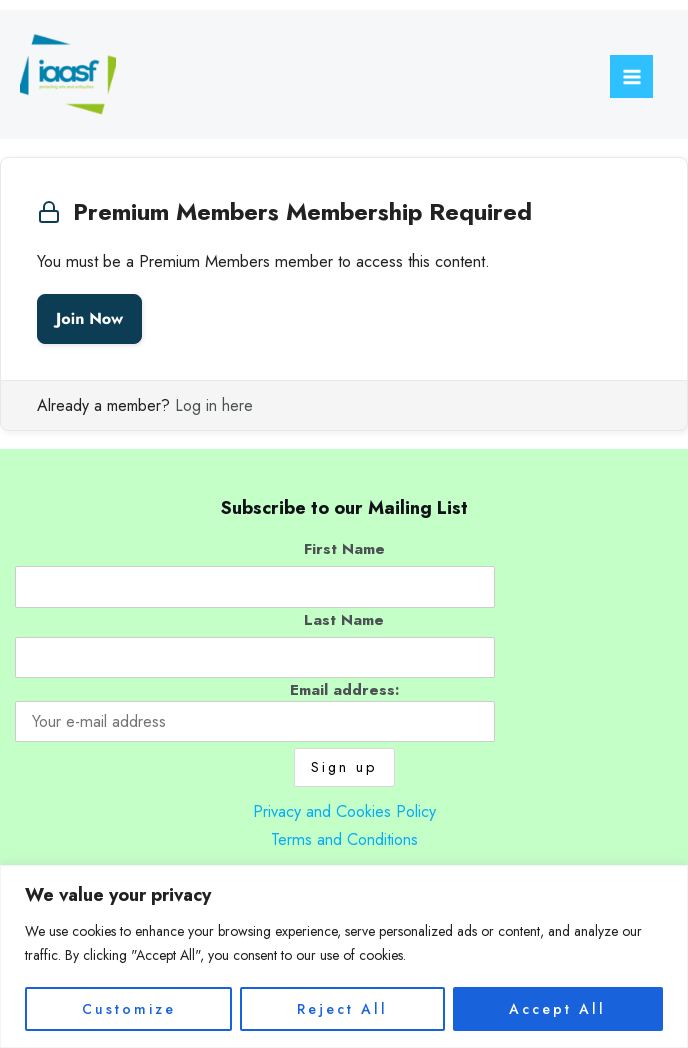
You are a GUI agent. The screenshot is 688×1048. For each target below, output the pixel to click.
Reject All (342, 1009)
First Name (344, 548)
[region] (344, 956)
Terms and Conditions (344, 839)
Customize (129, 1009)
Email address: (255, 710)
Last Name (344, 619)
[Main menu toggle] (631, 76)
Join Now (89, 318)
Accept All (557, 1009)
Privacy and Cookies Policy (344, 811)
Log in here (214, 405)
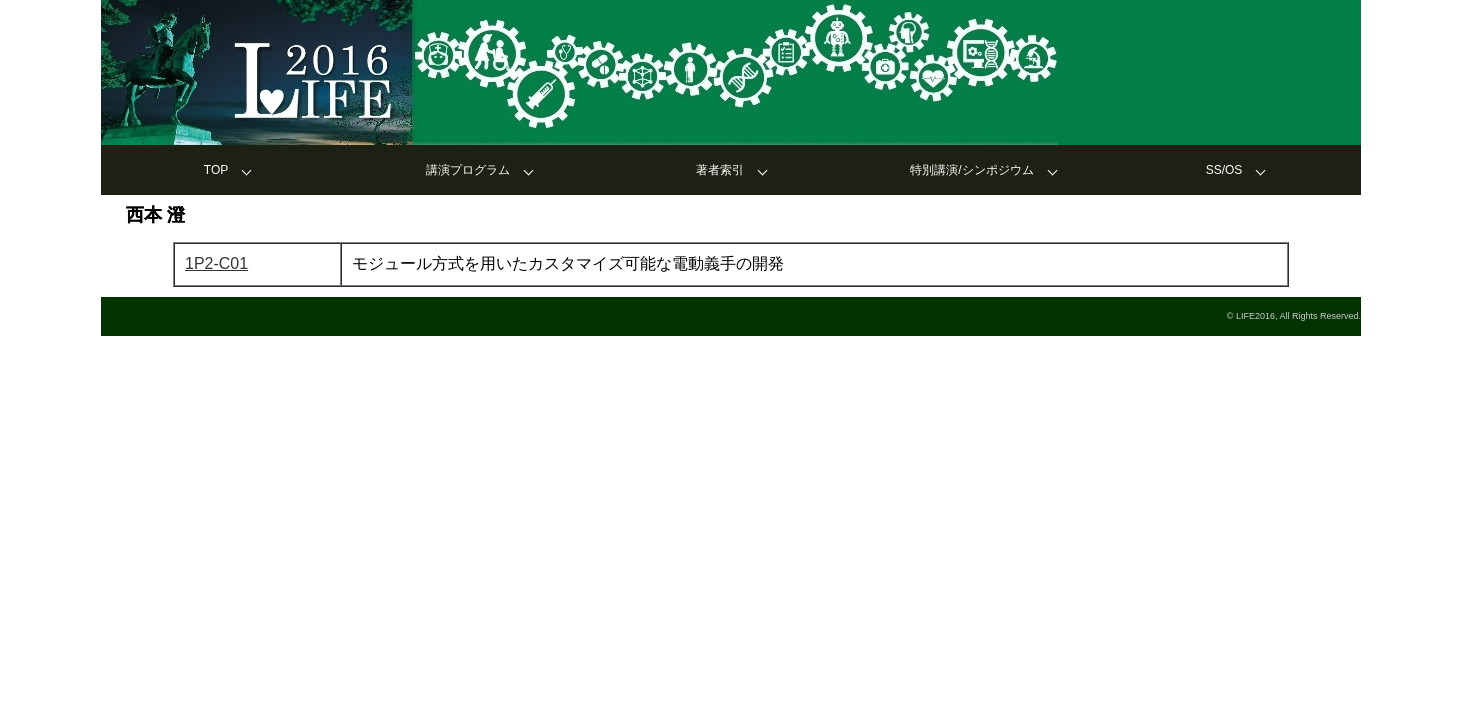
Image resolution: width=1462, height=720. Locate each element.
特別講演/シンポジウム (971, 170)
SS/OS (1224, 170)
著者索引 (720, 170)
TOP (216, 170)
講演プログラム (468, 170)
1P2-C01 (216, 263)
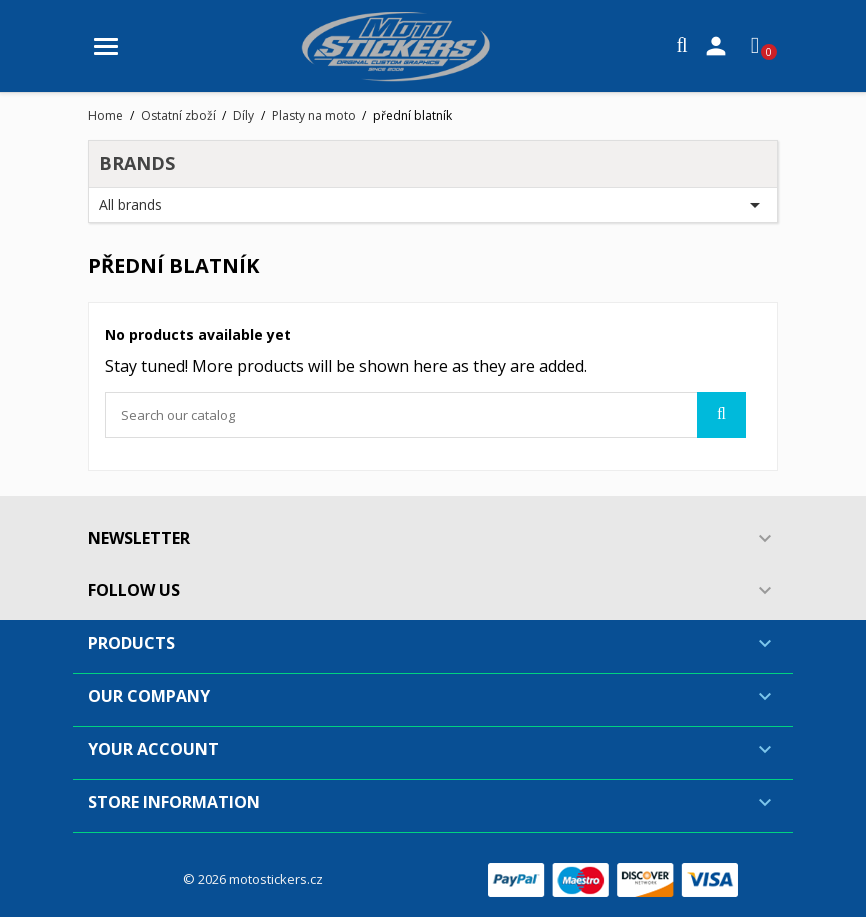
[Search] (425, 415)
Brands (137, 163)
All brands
-- -- --
■ EXERCISE:
Find all lines in the records that hold the word "each". Copy them.

■ YOUR RESPONSE:
You are a GUI agent. The screenshot is 688×1048. For each target below, output the pixel to click.
Image resolution: width=1462, height=720. Locate each element.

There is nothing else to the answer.